Here we go round the mulberry bush

マルベリのまわりを まわろう

 Here we go round the mulberry bush,
 The mulberry bush, the mulberry bush;
 Here we go round the mulberry bush,
  On a cold and frosty morning.

 This is the way we wash our clothes,
 Wash our clothes, wash our clothes;
 This is the way we wash our clothes,
  On a cold and frosty morning.

 This is the way we iron our clothes,
 Iron our clothes, iron our clothes;
 This is the way we iron our clothes,
  On a cold and frosty morning.

 This is the way we scrub the floors,
 Scrub the floors, scrub the floors;
 This is the way we scrub the floors,
  On a cold and frosty morning.

 マルベリのまわりを まわろう
 マルベリ マルベリのまわりを
 マルベリのまわりを まわろう
  つんつん つめたい ふゆのあさ

 こうして こうして ふくあらおう
 ふくあらおう ふくあらおう
 こうして こうして ふくあらおう
  つんつん つめたい ふゆのあさ

 こうして こうして しわのばそう
 しわのばそう しわのばそう
 こうして こうして しわのばそう
  つんつん つめたい ふゆのあさ

 こうして こうして ゆかみがこう
 ゆかみがこう ゆかみがこう
 こうして こうして ゆかみがこう
  つんつん つめたい ふゆのあさ

 朝の家事について歌っているマザーグースです。ほかのヴァージョンでは,mend our clothes(服をぬう),sweep the floor(床をはく),bake our bread(パンを焼く),get dressed up(服を着る)などもあります。このマザーグースは,みんなで手をつないで丸くなって遊ぶ「輪遊び唄」です。”On a cold and frosty morning”とあるので,寒い日にみんなで歌いながらまわって,温まるのでしょうか。日本のわらべうた「おしくらまんじゅう,おされてなくな」に似ていますね。

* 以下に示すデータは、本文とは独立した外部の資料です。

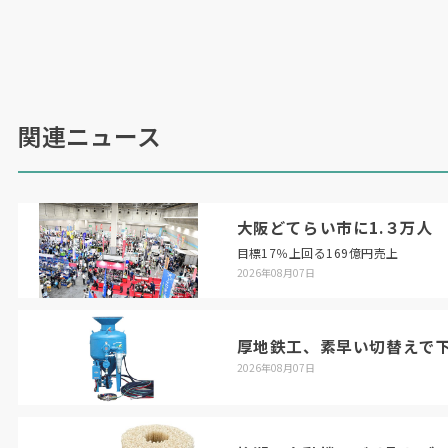
関連ニュース
大阪どてらい市に1.３万人
目標17％上回る169億円売上
2026年08月07日
厚地鉄工、素早い切替えで
2026年08月07日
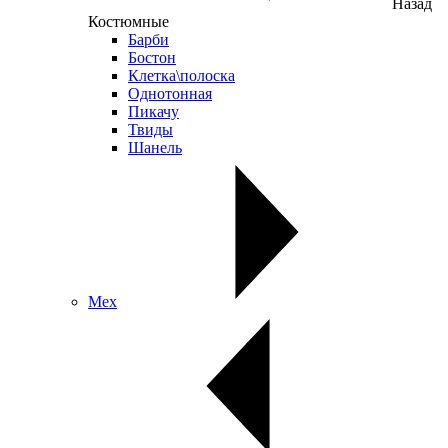
Назад
Костюмные
Барби
Бостон
Клетка\полоска
Однотонная
Пикачу
Твиды
Шанель
Мех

 ルイス・キャロルの『鏡の国のアリス』では,アリスがトウィードルダムとトウィードルディーの双子の兄弟に握手をしようとして両手を差し出したところ,ぐるぐる回って踊ることになる場面があります。後になってアリスはお姉さんに,「私,『Here we go round the mulberry bush』をいつのまにか唄ってたんだわ」と語っています。

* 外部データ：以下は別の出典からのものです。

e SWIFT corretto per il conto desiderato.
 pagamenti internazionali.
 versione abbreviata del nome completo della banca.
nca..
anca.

 「mulberry」は桑です。木の高さは3~12mとさまざまです。桑の葉は,絹糸をつくるカイコのエサになります。また桑の実は濃い紅色で甘みと酸味があり,ジャムやジュースになります。日本で桑の実を収穫するのは6月頃だそうです。どこかで桑の木をみつけたら,輪になって歌ってみてください。

Illustration by Walter Crane

マザーグースとは,英語圏の子どもたちの間で古くから伝承されてきたわらべうたのことです。イギリスではナーサリー・ライム(Nursery Rhymes)と呼ばれています。親から子どもへ,子どもからお友だちへ,また子どもからその子どもへと,時代や伝える人によって少しずつ変化しながら,うたいつがれてきた「古くて新しいうた」です。マザーグースは,うただけでなく早口ことば,なぞなぞ,昔ながらのイギリスの風俗・習慣を伝えるもの,人を皮肉ったもの,ナンセンスなど様ざまな種類があります。どれも韻をふんだり,くり返したりと英語の「音」や「リズム」が心地よく,思わず口にだして唱えたくなるものばかりです。